Exercise aim: Within the records, find every line that includes the word "Sponsor" and copy it.

Data provided:
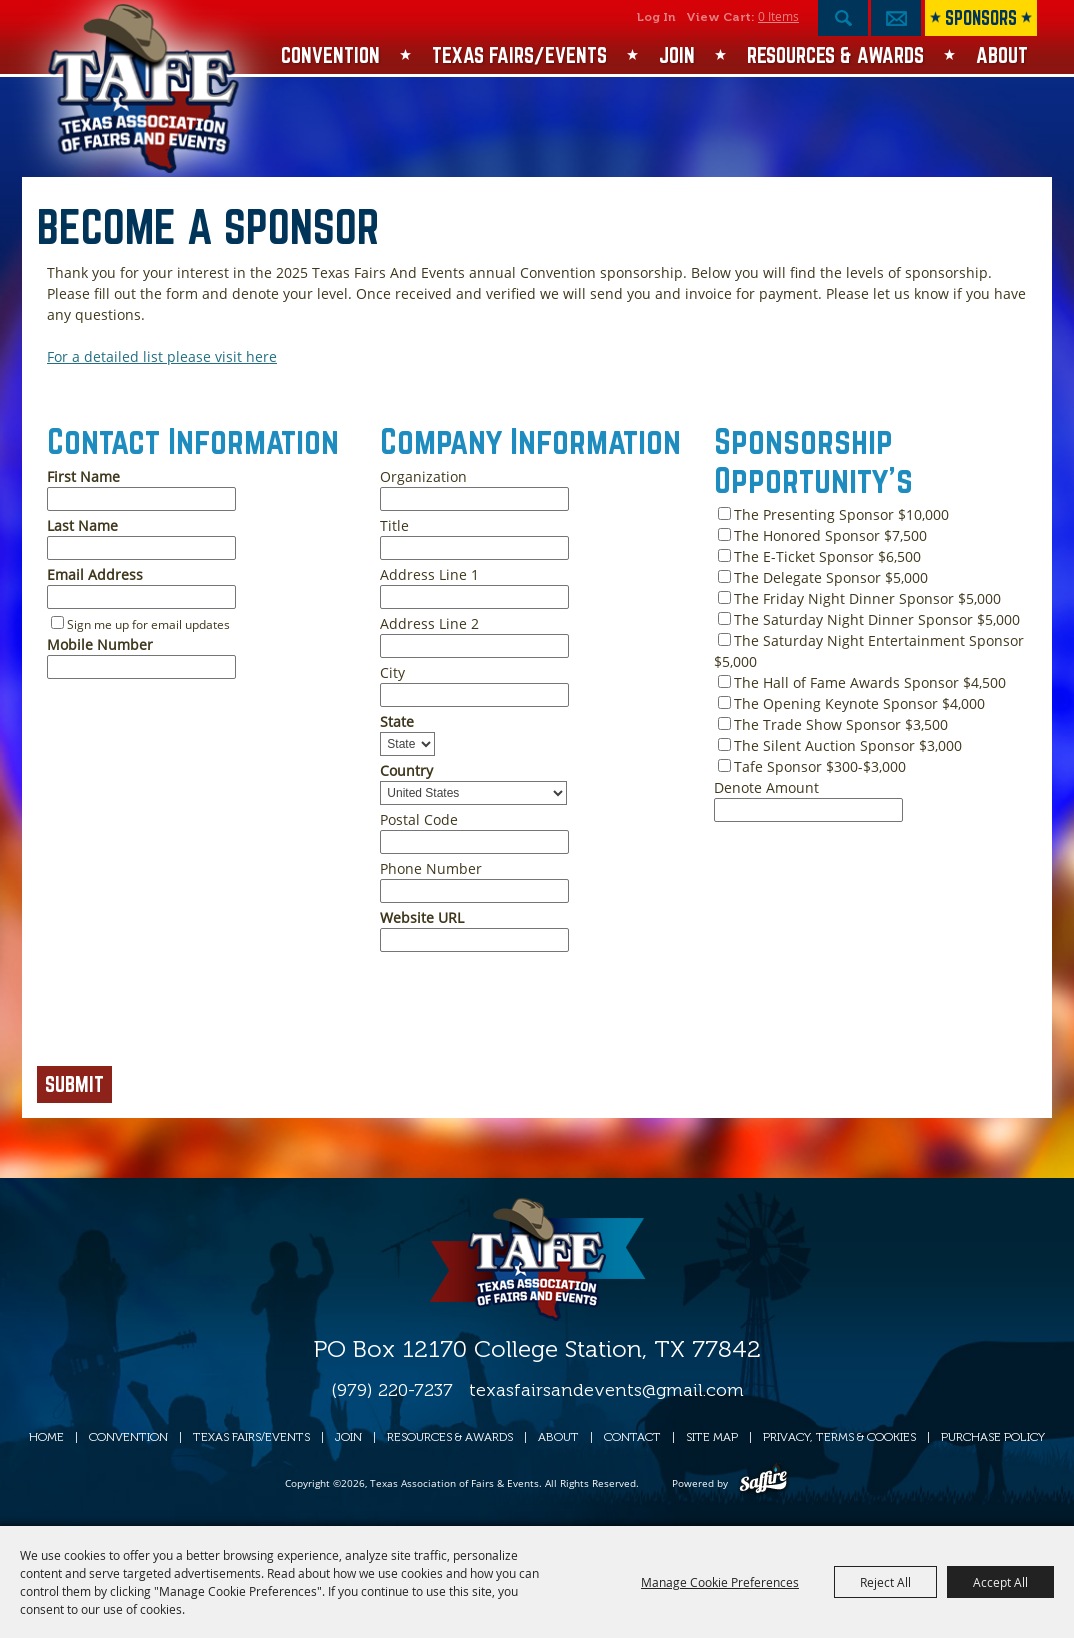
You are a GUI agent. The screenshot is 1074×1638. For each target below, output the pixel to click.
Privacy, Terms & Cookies (839, 1437)
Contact (632, 1437)
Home (46, 1437)
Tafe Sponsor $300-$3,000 (820, 766)
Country (406, 770)
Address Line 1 (429, 574)
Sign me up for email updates (148, 624)
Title (394, 525)
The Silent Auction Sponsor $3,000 (848, 745)
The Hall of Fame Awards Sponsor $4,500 (870, 682)
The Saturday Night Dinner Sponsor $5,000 (877, 619)
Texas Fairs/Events (519, 55)
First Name (83, 476)
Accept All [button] (1000, 1582)
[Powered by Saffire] (763, 1483)
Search (843, 18)
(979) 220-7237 (392, 1390)
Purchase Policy (993, 1437)
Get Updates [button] (896, 18)
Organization (423, 476)
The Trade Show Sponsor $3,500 (841, 724)
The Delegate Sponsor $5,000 (831, 577)
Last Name (82, 525)
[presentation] (189, 1015)
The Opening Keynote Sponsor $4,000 (859, 703)
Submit (74, 1084)
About (1002, 55)
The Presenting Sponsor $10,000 (841, 514)
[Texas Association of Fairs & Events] (145, 89)
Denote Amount (766, 787)
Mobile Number (100, 644)
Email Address (95, 574)
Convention (330, 55)
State (397, 721)
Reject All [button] (885, 1582)
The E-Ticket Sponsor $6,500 (827, 556)
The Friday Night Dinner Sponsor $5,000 (867, 598)
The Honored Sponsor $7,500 (830, 535)
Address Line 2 (429, 623)
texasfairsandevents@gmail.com (606, 1390)
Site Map (712, 1437)
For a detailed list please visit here (162, 356)
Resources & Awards (835, 55)
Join (677, 55)
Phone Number (431, 868)
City (392, 672)
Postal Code (419, 819)
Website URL (422, 917)
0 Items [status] (778, 16)
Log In (656, 17)
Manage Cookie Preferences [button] (720, 1582)
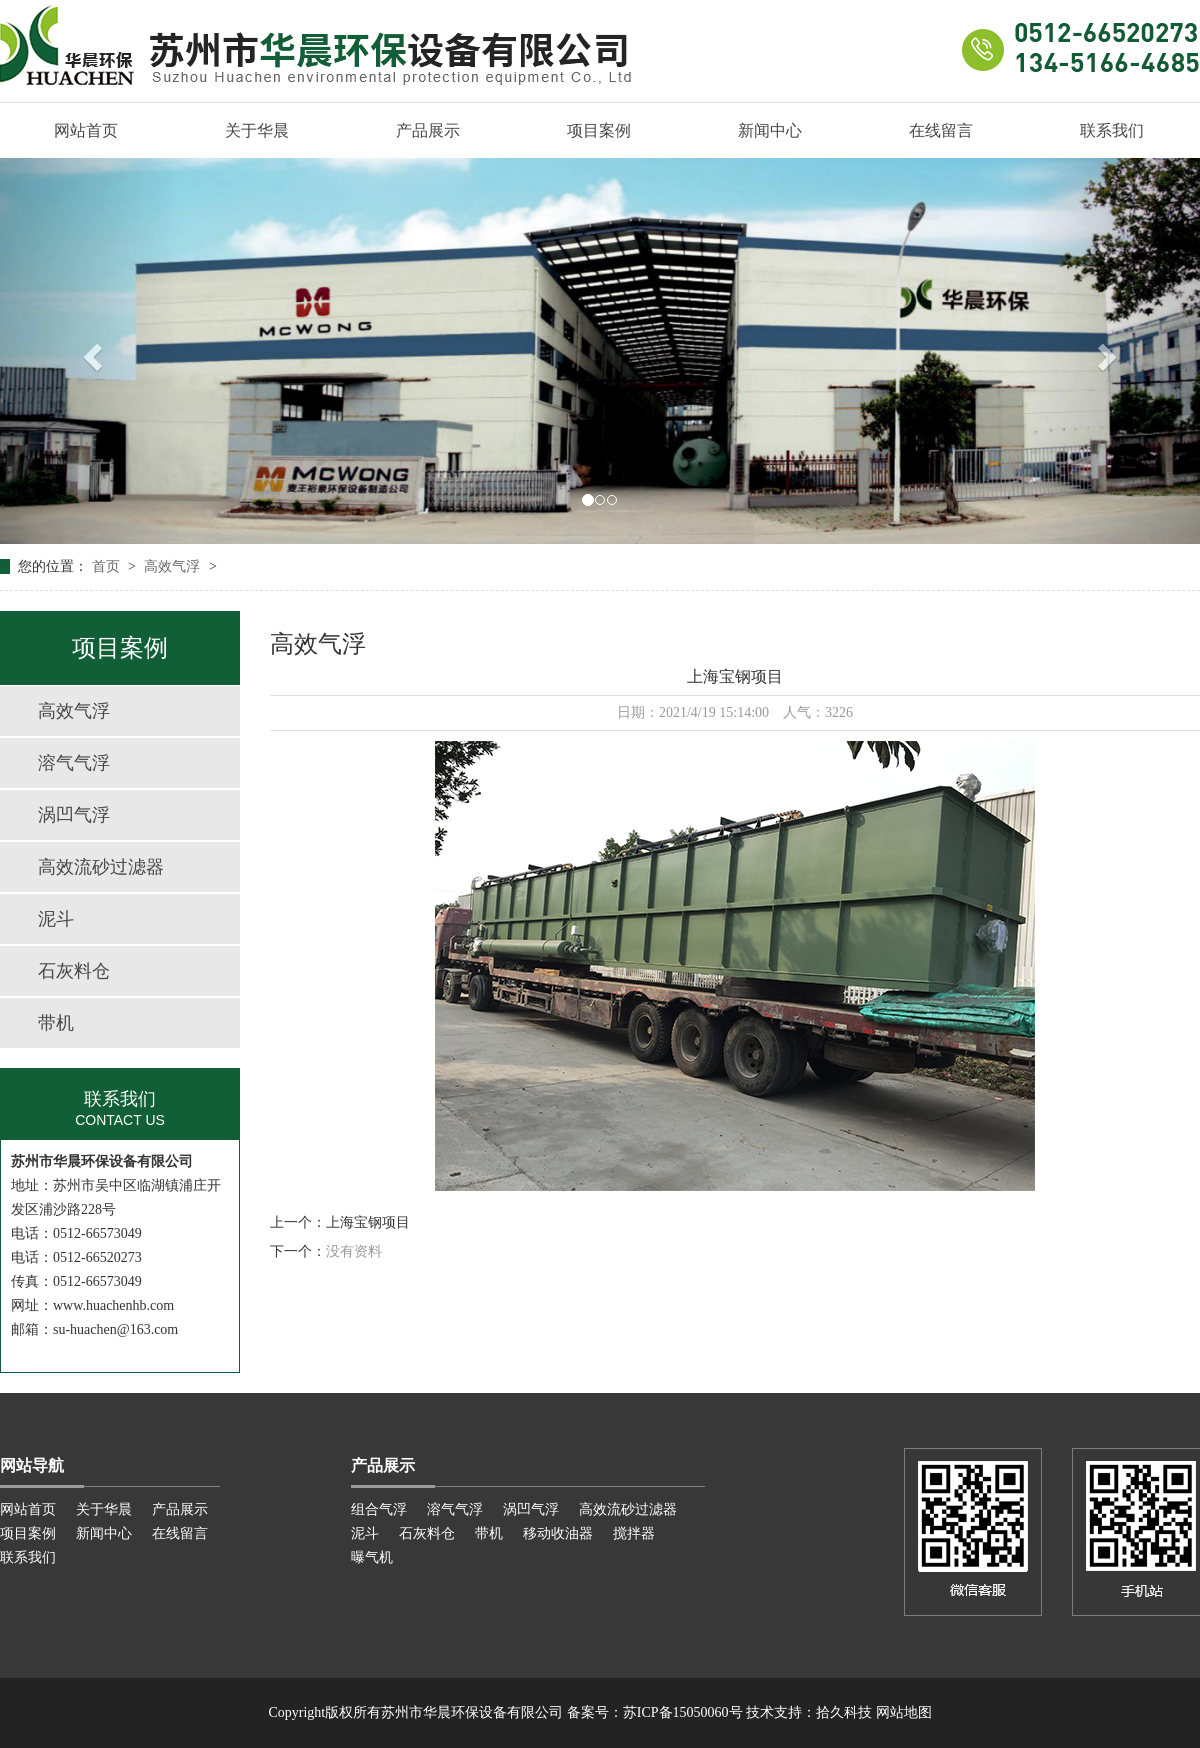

Result:
Tafe Sponsor $300-$3,000 (820, 766)
The Silent Auction Sponsor $3,000 (848, 745)
The Hall of Fame Awards Sponsor $4,500 (870, 682)
The Saturday Night Dinner Sponsor $5,000 (877, 619)
The Trade Show Sponsor $3,500 (841, 724)
The Delegate Sponsor $5,000 (831, 577)
The Opening Keynote Sponsor $4,000 (859, 703)
The Presenting Sponsor $10,000 (841, 514)
The E-Ticket Sponsor $6,500 (827, 556)
The Friday Night Dinner Sponsor $5,000 (867, 598)
The Honored Sponsor $7,500 (830, 535)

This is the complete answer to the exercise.